Mais ce n'est pas tout. Entre temps, les disciplines scolaires se sont multipliées : langue vivante, histoire de l'art, préparation à l'attestation de première éducation à la route (APER), préparation au brevet informatique et internet niveau 1 (B2i)...Et les « anciennes » ont vu leur place augmenter : la leçon d'histoire est passée de 2 fois 15 minutes par semaine à 3h par semaine en 2002. Pareillement, les façons de faire ont changé (je ne parle pas des « méthodes » pédagogiques mais plutôt de la conception des savoirs, d'où le terme « façon de faire »). Ce même cours d'Histoire était souvent une histoire racontée puis copiée, puis apprise par cœur, d'où le peu de temps nécessaire à son « étude ». Aujourd'hui, personne ne concevrait un cours sans qu'un élève n'ait à analyser, questionner, mettre en relation un ou plusieurs documents. L'autre exemple est celui en sciences de la main à la pâte : modèle loué par les Ministres et les programmes, où l'enfant fait des sciences comme un petit scientifique avec des hypothèses, des expériences, des conclusions, des confrontations d'expériences, des comptes-rendus...bref, une seule expérience (Est-ce que l'eau disparait du verre ou va-t-elle quelque part ?) peut tenir une classe sur trois ou quatre séances d'une bonne heure !

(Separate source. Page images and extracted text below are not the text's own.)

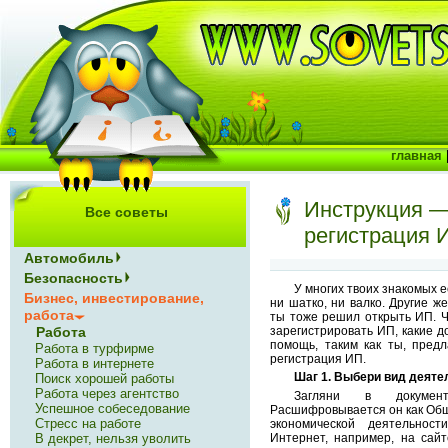
главная
Инструкция —
Все советы
регистрация 
Автомобиль
Безопасность
У многих твоих знакомых е
Бизнес, инвестирование,
ни шатко, ни валко. Другие же
работа
ты тоже решил открыть ИП. Ч
зарегистрировать ИП, какие д
Работа
помощь, таким как ты, пред
Работа в турфирме
регистрация ИП.
Работа в интернете
Шаг 1. Выбери вид деяте
Поиск хорошей работы
Работа через агентство
Загляни в докуме
Успешное собеседование
Расшифровывается он как Общ
Стресс на работе
экономической деятельнос
В декрет, нельзя уволить
Интернет, например, на сай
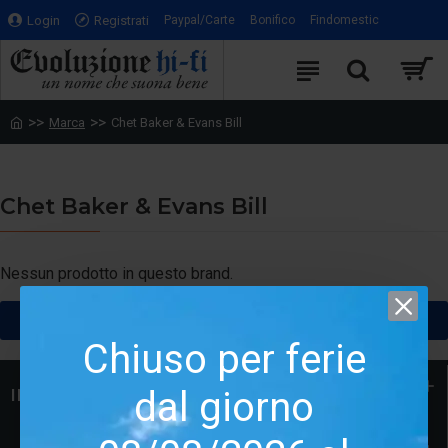
Login
Registrati
Paypal/Carte
Bonifico
Findomestic
Marca
Chet Baker & Evans Bill
Chet Baker & Evans Bill
Nessun prodotto in questo brand.
CONTINUA
Chiuso per ferie
dal giorno
INFORMAZIONI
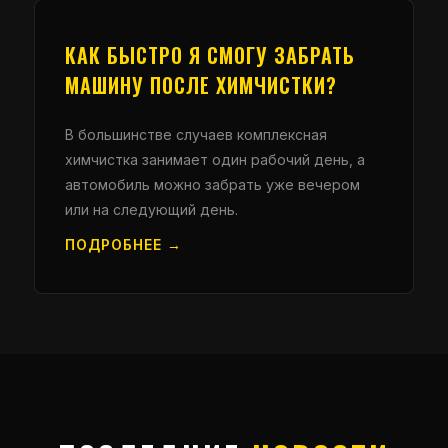
КАК БЫСТРО Я СМОГУ ЗАБРАТЬ
МАШИНУ ПОСЛЕ ХИМЧИСТКИ?
В большинстве случаев комплексная
химчистка занимает один рабочий день, а
автомобиль можно забрать уже вечером
или на следующий день.
ПОДРОБНЕЕ →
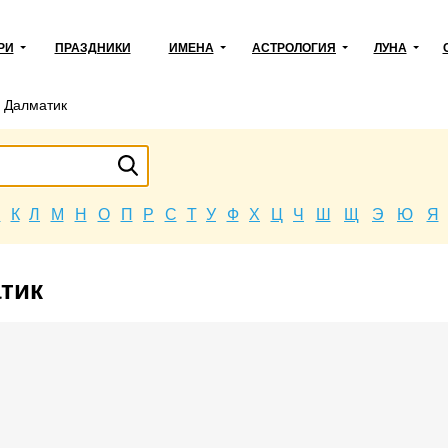
РИ
ПРАЗДНИКИ
ИМЕНА
АСТРОЛОГИЯ
ЛУНА
→
Далматик
Й
К
Л
М
Н
О
П
Р
С
Т
У
Ф
Х
Ц
Ч
Ш
Щ
Э
Ю
Я
атик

A considérer tout ceci, on comprendra les gains de productivité qui ont été réalisés en quarante ans. Les enseignants sont bien meilleurs qu'il y a quarante ans, cela ne fait aucun doute et le niveau des enfants à fortement augmenté (l'environnement les ayant aidé aussi).

Par contre, la part du français dans l'enseignement à fortement chuté. D'une école toute tournée vers la dictée du certificat de fin d'étude, et même organisée pour cet examen, nous sommes passés à une nouvelle école, tournée vers l'économie de la connaissance aux savoirs nombreux et complexes. Le monde a changé depuis 1968 ; l'école aussi, et elle a plutôt bien tenu le choc de ce changement !

On comprendra donc mieux que d'ajouter 840h d'école aux élèves, en début de scolarité, c'est tout simplement augmenter leur temps d'exposition au français et aux mathématiques au moment où cela est le plus fondamental, c'est-à-dire vers 6/7ans. On peut tortiller du popotindans tous les sens, si le niveau en orthographe a baissé de deux ans (cf. Orthographe : à qui la faute ? et sa critique par Evelyne Charmeux), c'est que les élèves sont confrontés à deux ans de français de moins. Bien qu'un peu mécanique, les données chiffrées en nombre d'heures et l'espace donné au français entre 1968 et 2008, ne laisse que peu de place au doute. Quand on supprime deux ans d'études de la langue française, on obtient deux ans de « retard », et encore, pas pour tous.

Cela fait un investissement important en nombre de postes : entre 15 000 et 20 000 postes (selon mes calculs larges) mais cela n'est rien qu'en on sait que 96 000 postes ont été supprimés depuis 2004 ! (76 000 selon d'autres comptes)

Aux instrumentalisations idéologiques et politiques sur la baisse du niveau, il n'est qu'une réponse : redonner aux élèves leur quota d'heures de français et de mathématiques. Si les politiques ne font pas ce choix, alors qu'ils se taisent et qu'ils instituent le principe qui veut que le collège doit prendre à sa charge une partie de l'enseignement fondamental de l'école obligatoire à côté, ou au travers, comme à Clisthène, des disciplines. Il s'agirait alors de créer une véritable communauté école-collège avec socle commun.